::: Recorded data

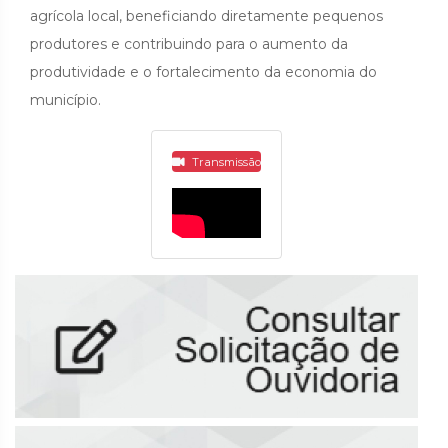
agrícola local, beneficiando diretamente pequenos
produtores e contribuindo para o aumento da
produtividade e o fortalecimento da economia do
município.
Transmissão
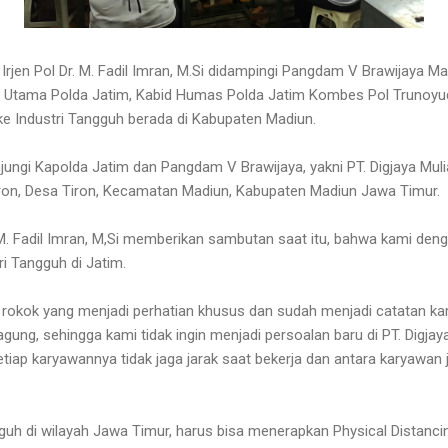
Irjen Pol Dr. M. Fadil Imran, M.Si didampingi Pangdam V Brawijaya 
t Utama Polda Jatim, Kabid Humas Polda Jatim Kombes Pol Trunoyu
ke Industri Tangguh berada di Kabupaten Madiun.
jungi Kapolda Jatim dan Pangdam V Brawijaya, yakni PT. Digjaya Mulia
Tiron, Desa Tiron, Kecamatan Madiun, Kabupaten Madiun Jawa Timur.
. M. Fadil Imran, M,Si memberikan sambutan saat itu, bahwa kami de
ri Tangguh di Jatim.
k rokok yang menjadi perhatian khusus dan sudah menjadi catatan ka
gung, sehingga kami tidak ingin menjadi persoalan baru di PT. Digjaya
 setiap karyawannya tidak jaga jarak saat bekerja dan antara karyawan
gguh di wilayah Jawa Timur, harus bisa menerapkan Physical Distanci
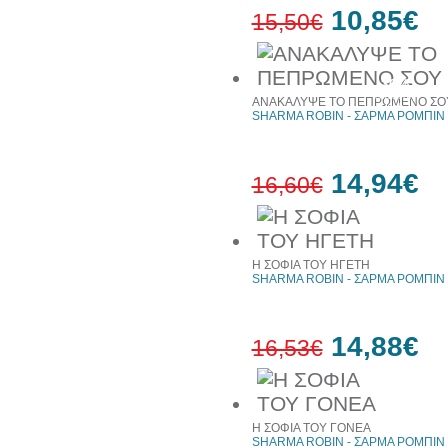
10,85€
15,50€
30%
έκπτωση
ΑΝΑΚΑΛΥΨΕ ΤΟ ΠΕΠΡΩΜΕΝΟ ΣΟ
web
SHARMA ROBIN - ΣΑΡΜΑ ΡΟΜΠΙΝ
14,94€
16,60€
10%
έκπτωση
Η ΣΟΦΙΑ ΤΟΥ ΗΓΕΤΗ
SHARMA ROBIN - ΣΑΡΜΑ ΡΟΜΠΙΝ
14,88€
16,53€
10%
έκπτωση
Η ΣΟΦΙΑ ΤΟΥ ΓΟΝΕΑ
SHARMA ROBIN - ΣΑΡΜΑ ΡΟΜΠΙΝ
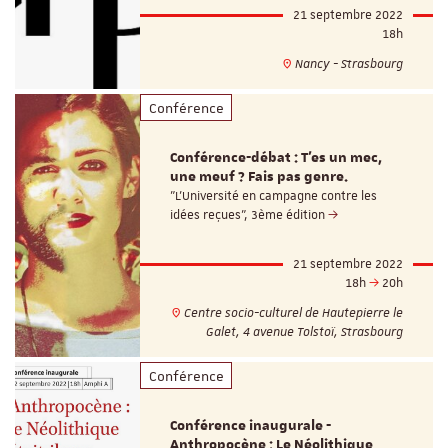
21 septembre 2022
18h
Nancy - Strasbourg
Conférence
Conférence-débat : T'es un mec,
une meuf ? Fais pas genre.
"L'Université en campagne contre les
idées reçues", 3ème édition
21 septembre 2022
18h
20h
Centre socio-culturel de Hautepierre le
Galet, 4 avenue Tolstoï, Strasbourg
Conférence
Conférence inaugurale -
Anthropocène : Le Néolithique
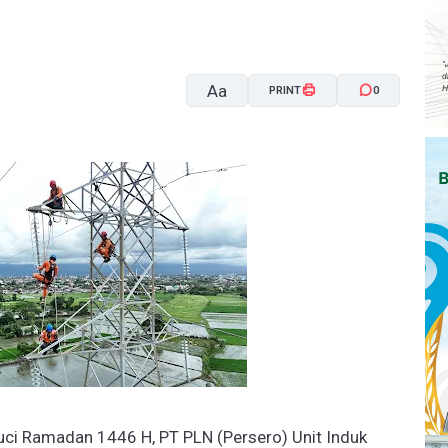
Aa
PRINT
0
A-
A+
uci Ramadan 1446 H, PT PLN (Persero) Unit Induk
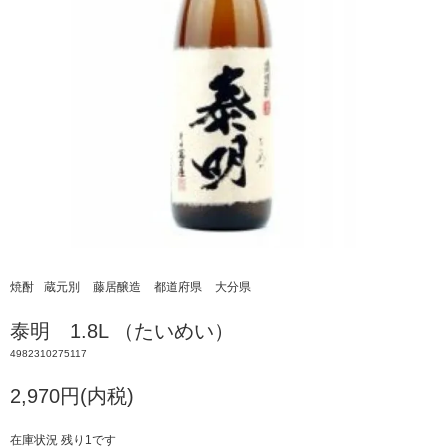
焼酎
蔵元別
藤居醸造
都道府県
大分県
泰明 1.8L （たいめい）
4982310275117
2,970円(内税)
在庫状況 残り1です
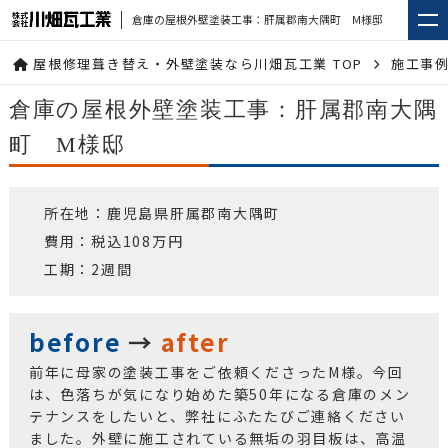
倉庫の屋根外壁塗装工事：肝属郡南大隅町 M様邸
屋根修理葺き替え・外壁塗装なら川畑瓦工業 TOP
施工事
倉庫の屋根外壁塗装工事：肝属郡南大隅
町 M様邸
所在地：鹿児島県肝属郡南大隅町
費用：税込108万円
工期：2週間
before
→
after
前年に母家の塗装工事をご依頼くださったM様。今回
は、色落ちが気になり始めた築50年になる倉庫のメン
テナンスをしたいと、弊社にふたたびご連絡ください
ました。外壁に施工されている無垢の羽目板は、高温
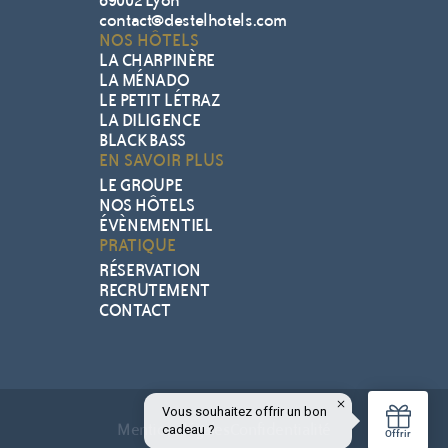
69002 Lyon
contact@destelhotels.com
NOS HÔTELS
LA CHARPINÈRE
LA MÉNADO
LE PETIT LÉTRAZ
LA DILIGENCE
BLACK BASS
EN SAVOIR PLUS
LE GROUPE
NOS HÔTELS
ÉVÈNEMENTIEL
PRATIQUE
RÉSERVATION
RECRUTEMENT
CONTACT
Mentions légales
Confidentialité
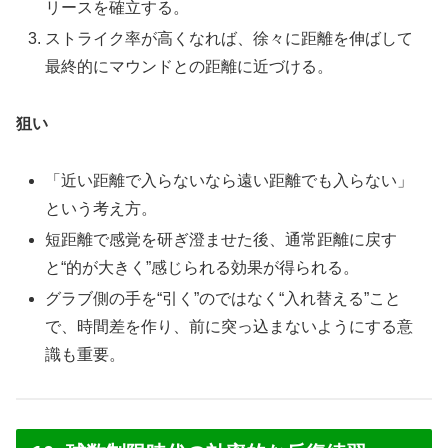
リースを確立する。
ストライク率が高くなれば、徐々に距離を伸ばして
最終的にマウンドとの距離に近づける。
狙い
「近い距離で入らないなら遠い距離でも入らない」
という考え方。
短距離で感覚を研ぎ澄ませた後、通常距離に戻す
と“的が大きく”感じられる効果が得られる。
グラブ側の手を“引く”のではなく“入れ替える”こと
で、時間差を作り、前に突っ込まないようにする意
識も重要。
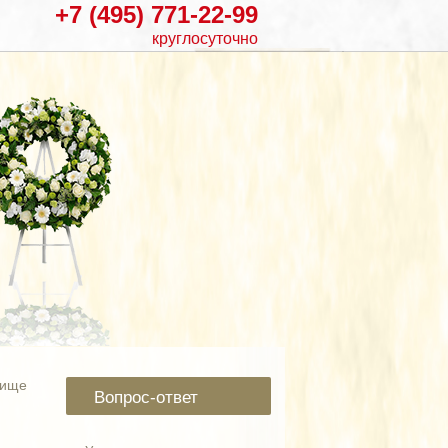
+7 (495) 771-22-99
круглосуточно
бище
Вопрос-ответ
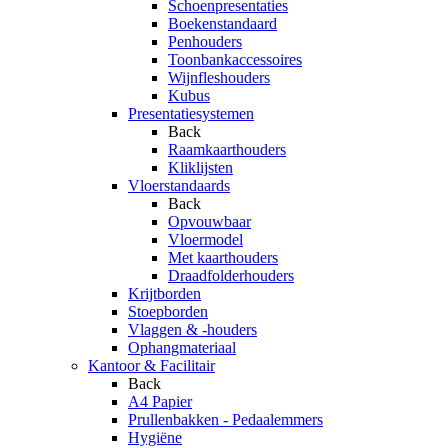
Schoenpresentaties
Boekenstandaard
Penhouders
Toonbankaccessoires
Wijnfleshouders
Kubus
Presentatiesystemen
Back
Raamkaarthouders
Kliklijsten
Vloerstandaards
Back
Opvouwbaar
Vloermodel
Met kaarthouders
Draadfolderhouders
Krijtborden
Stoepborden
Vlaggen & -houders
Ophangmateriaal
Kantoor & Facilitair
Back
A4 Papier
Prullenbakken - Pedaalemmers
Hygiëne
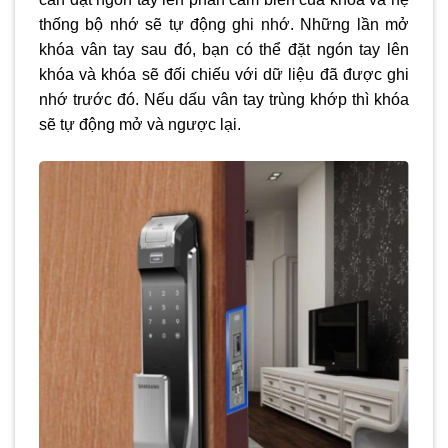
thống bộ nhớ sẽ tự động ghi nhớ. Những lần mở
khóa vân tay sau đó, bạn có thể đặt ngón tay lên
khóa và khóa sẽ đối chiếu với dữ liệu đã được ghi
nhớ trước đó. Nếu dấu vân tay trùng khớp thì khóa
sẽ tự động mở và ngược lại.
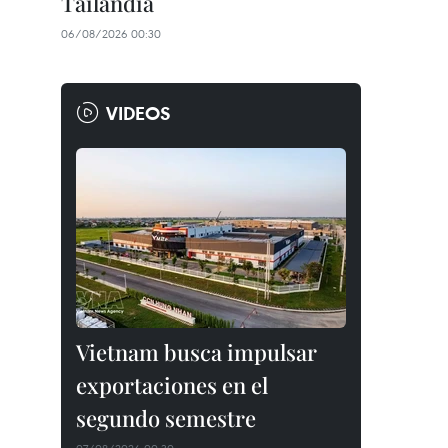
Tailandia
06/08/2026 00:30
VIDEOS
Vietnam busca impulsar
exportaciones en el
segundo semestre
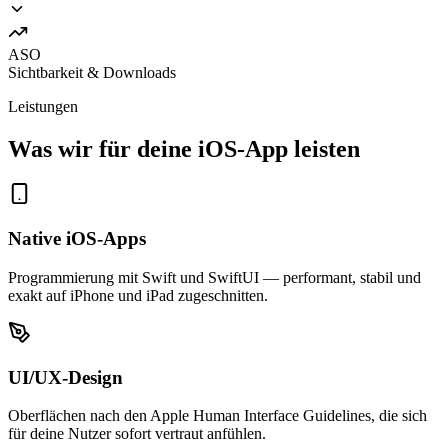
ASO
Sichtbarkeit & Downloads
Leistungen
Was wir für deine iOS-App leisten
Native iOS-Apps
Programmierung mit Swift und SwiftUI — performant, stabil und
exakt auf iPhone und iPad zugeschnitten.
UI/UX-Design
Oberflächen nach den Apple Human Interface Guidelines, die sich
für deine Nutzer sofort vertraut anfühlen.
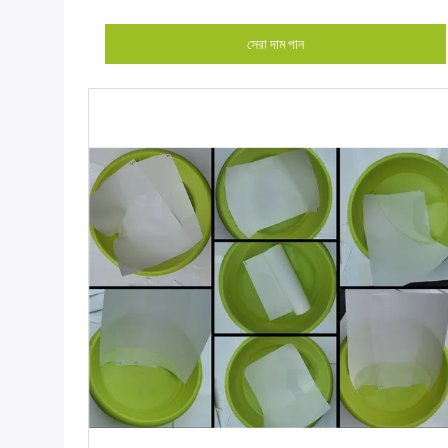
সেরা দাম পান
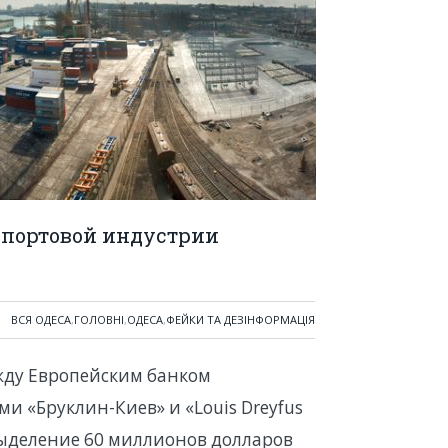
 портовой индустрии
ВСЯ ОДЕСА
,
ГОЛОВНІ
,
ОДЕСА
,
ФЕЙКИ ТА ДЕЗІНФОРМАЦІЯ
жду Европейским банком
и «Бруклин-Киев» и «Louis Dreyfus
выделение 60 миллионов долларов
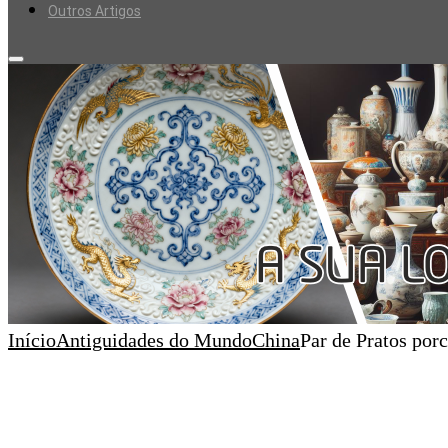
Outros Artigos
Início
Antiguidades do Mundo
China
Par de Pratos por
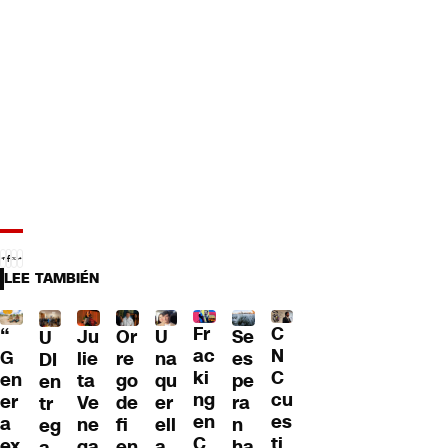
LEE TAMBIÉN
Fr
C
“
Ju
Or
U
Se
U
ac
N
G
lie
re
na
es
DI
ki
C
en
ta
go
qu
pe
en
ng
cu
er
Ve
de
er
ra
tr
en
es
a
ne
fi
ell
n
eg
C
ti
ex
ga
en
a
ha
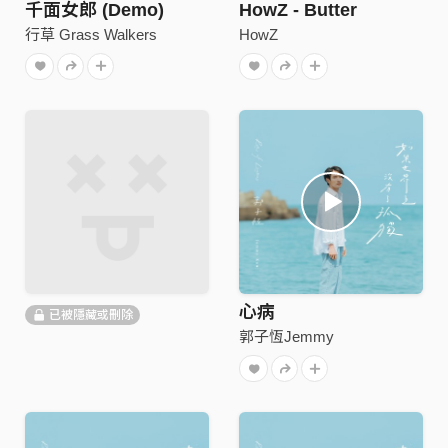
千面女郎 (Demo)
HowZ - Butter
行草 Grass Walkers
HowZ
心病
已被隱藏或刪除
郭子恆Jemmy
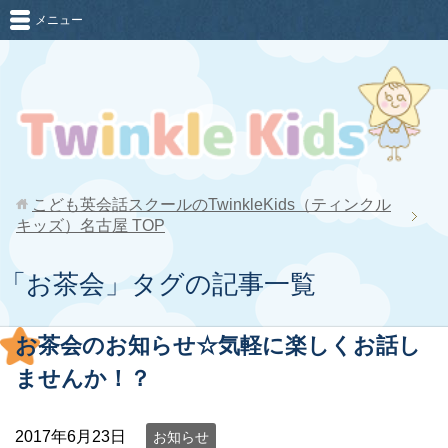
メニュー
こども英会話スクールのTwinkleKids（ティンクル
キッズ）名古屋
TOP
「お茶会」タグの記事一覧
お茶会のお知らせ☆気軽に楽しくお話し
ませんか！？
2017年6月23日
お知らせ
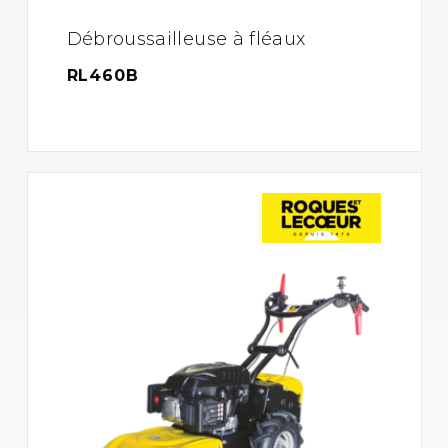
Débroussailleuse à fléaux
RL460B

::::::

■ Activity
Repeat the entries exactly, pictures left out.

■ Task result
agrícola local, beneficiando diretamente pequenos
produtores e contribuindo para o aumento da
produtividade e o fortalecimento da economia do
município.
Transmissão
Irjen Pol Dr. M. Fadil Imran, M.Si didampingi Pangdam V Brawijaya 
t Utama Polda Jatim, Kabid Humas Polda Jatim Kombes Pol Trunoyu
ke Industri Tangguh berada di Kabupaten Madiun.
jungi Kapolda Jatim dan Pangdam V Brawijaya, yakni PT. Digjaya Mulia
Tiron, Desa Tiron, Kecamatan Madiun, Kabupaten Madiun Jawa Timur.
. M. Fadil Imran, M,Si memberikan sambutan saat itu, bahwa kami de
ri Tangguh di Jatim.
k rokok yang menjadi perhatian khusus dan sudah menjadi catatan ka
gung, sehingga kami tidak ingin menjadi persoalan baru di PT. Digjaya
 setiap karyawannya tidak jaga jarak saat bekerja dan antara karyawan
gguh di wilayah Jawa Timur, harus bisa menerapkan Physical Distanci
10,85€
15,50€
30%
έκπτωση
ΑΝΑΚΑΛΥΨΕ ΤΟ ΠΕΠΡΩΜΕΝΟ ΣΟ
web
SHARMA ROBIN - ΣΑΡΜΑ ΡΟΜΠΙΝ
14,94€
16,60€
10%
έκπτωση
Η ΣΟΦΙΑ ΤΟΥ ΗΓΕΤΗ
SHARMA ROBIN - ΣΑΡΜΑ ΡΟΜΠΙΝ
14,88€
16,53€
10%
έκπτωση
Η ΣΟΦΙΑ ΤΟΥ ΓΟΝΕΑ
SHARMA ROBIN - ΣΑΡΜΑ ΡΟΜΠΙΝ
21 septembre 2022
18h
Nancy - Strasbourg
Conférence
Conférence-débat : T'es un mec,
une meuf ? Fais pas genre.
"L'Université en campagne contre les
idées reçues", 3ème édition
21 septembre 2022
18h
20h
Centre socio-culturel de Hautepierre le
Galet, 4 avenue Tolstoï, Strasbourg
Conférence
Conférence inaugurale -
Anthropocène : Le Néolithique
Aa
PRINT
0
A-
A+
uci Ramadan 1446 H, PT PLN (Persero) Unit Induk
焼酎
蔵元別
藤居醸造
都道府県
大分県
泰明 1.8L （たいめい）
4982310275117
2,970円(内税)
在庫状況 残り1です
倉庫の屋根外壁塗装工事：肝属郡南大隅町 M様邸
屋根修理葺き替え・外壁塗装なら川畑瓦工業 TOP
施工事
倉庫の屋根外壁塗装工事：肝属郡南大隅
町 M様邸
所在地：鹿児島県肝属郡南大隅町
費用：税込108万円
工期：2週間
before
→
after
前年に母家の塗装工事をご依頼くださったM様。今回
は、色落ちが気になり始めた築50年になる倉庫のメン
テナンスをしたいと、弊社にふたたびご連絡ください
ました。外壁に施工されている無垢の羽目板は、高温
69002 Lyon
contact@destelhotels.com
NOS HÔTELS
LA CHARPINÈRE
LA MÉNADO
LE PETIT LÉTRAZ
LA DILIGENCE
BLACK BASS
EN SAVOIR PLUS
LE GROUPE
NOS HÔTELS
ÉVÈNEMENTIEL
PRATIQUE
RÉSERVATION
RECRUTEMENT
CONTACT
Mentions légales
Confidentialité
リースを確立する。
ストライク率が高くなれば、徐々に距離を伸ばして
最終的にマウンドとの距離に近づける。
狙い
「近い距離で入らないなら遠い距離でも入らない」
という考え方。
短距離で感覚を研ぎ澄ませた後、通常距離に戻す
と“的が大きく”感じられる効果が得られる。
グラブ側の手を“引く”のではなく“入れ替える”こと
で、時間差を作り、前に突っ込まないようにする意
識も重要。
+7 (495) 771-22-99
круглосуточно
бище
Вопрос-ответ
Schoenpresentaties
Boekenstandaard
Penhouders
Toonbankaccessoires
Wijnfleshouders
Kubus
Presentatiesystemen
Back
Raamkaarthouders
Kliklijsten
Vloerstandaards
Back
Opvouwbaar
Vloermodel
Met kaarthouders
Draadfolderhouders
Krijtborden
Stoepborden
Vlaggen & -houders
Ophangmateriaal
Kantoor & Facilitair
Back
A4 Papier
Prullenbakken - Pedaalemmers
Hygiëne
thống bộ nhớ sẽ tự động ghi nhớ. Những lần mở
khóa vân tay sau đó, bạn có thể đặt ngón tay lên
khóa và khóa sẽ đối chiếu với dữ liệu đã được ghi
nhớ trước đó. Nếu dấu vân tay trùng khớp thì khóa
sẽ tự động mở và ngược lại.
Tailandia
06/08/2026 00:30
VIDEOS
Vietnam busca impulsar
exportaciones en el
segundo semestre
ASO
Sichtbarkeit & Downloads
Leistungen
Was wir für deine iOS-App leisten
Native iOS-Apps
Programmierung mit Swift und SwiftUI — performant, stabil und
exakt auf iPhone und iPad zugeschnitten.
UI/UX-Design
Oberflächen nach den Apple Human Interface Guidelines, die sich
für deine Nutzer sofort vertraut anfühlen.
সেরা দাম পান
 портовой индустрии
ВСЯ ОДЕСА
,
ГОЛОВНІ
,
ОДЕСА
,
ФЕЙКИ ТА ДЕЗІНФОРМАЦІЯ
жду Европейским банком
и «Бруклин-Киев» и «Louis Dreyfus
выделение 60 миллионов долларов
Outros Artigos
Início
Antiguidades do Mundo
China
Par de Pratos por
LEE TAMBIÉN
Fr
C
“
Ju
Or
U
Se
U
ac
N
G
lie
re
na
es
DI
ki
C
en
ta
go
qu
pe
en
ng
cu
er
Ve
de
er
ra
tr
en
es
a
ne
fi
ell
n
eg
C
ti
ex
ga
en
a
ha
千面女郎 (Demo)
HowZ - Butter
行草 Grass Walkers
HowZ
心病
已被隱藏或刪除
郭子恆Jemmy
メニュー
こども英会話スクールのTwinkleKids（ティンクル
キッズ）名古屋
TOP
「お茶会」タグの記事一覧
お茶会のお知らせ☆気軽に楽しくお話し
ませんか！？
2017年6月23日
お知らせ
Débroussailleuse à fléaux
RL460B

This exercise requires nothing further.